Data shown
________________________________________

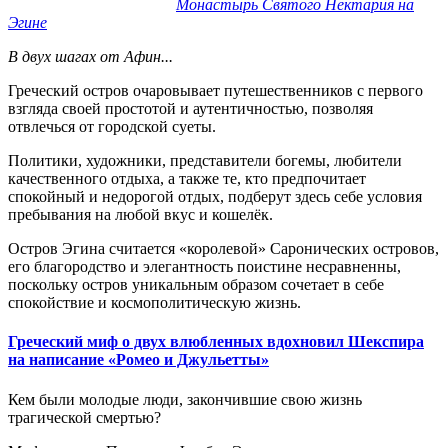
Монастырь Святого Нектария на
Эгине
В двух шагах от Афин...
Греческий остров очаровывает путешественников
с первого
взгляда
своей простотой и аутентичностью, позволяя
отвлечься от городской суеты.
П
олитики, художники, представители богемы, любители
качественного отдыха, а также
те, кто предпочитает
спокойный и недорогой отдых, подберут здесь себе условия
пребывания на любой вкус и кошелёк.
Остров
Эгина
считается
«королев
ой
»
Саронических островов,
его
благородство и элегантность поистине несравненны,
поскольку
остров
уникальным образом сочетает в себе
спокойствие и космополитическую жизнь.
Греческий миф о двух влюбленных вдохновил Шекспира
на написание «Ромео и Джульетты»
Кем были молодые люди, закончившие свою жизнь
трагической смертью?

________________________________________

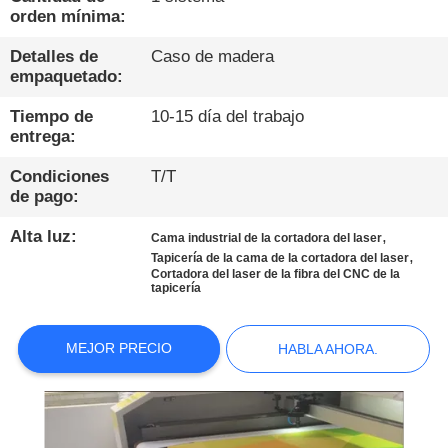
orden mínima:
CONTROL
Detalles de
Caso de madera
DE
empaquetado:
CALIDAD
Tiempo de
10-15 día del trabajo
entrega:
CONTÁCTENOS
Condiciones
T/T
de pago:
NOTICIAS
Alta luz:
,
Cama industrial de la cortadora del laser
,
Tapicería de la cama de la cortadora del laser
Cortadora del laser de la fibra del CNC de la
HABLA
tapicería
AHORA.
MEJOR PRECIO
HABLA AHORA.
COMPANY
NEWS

________________________________________

Exercise aim
Write only the number of lines above that contain "себе".

Solution to the exercise
2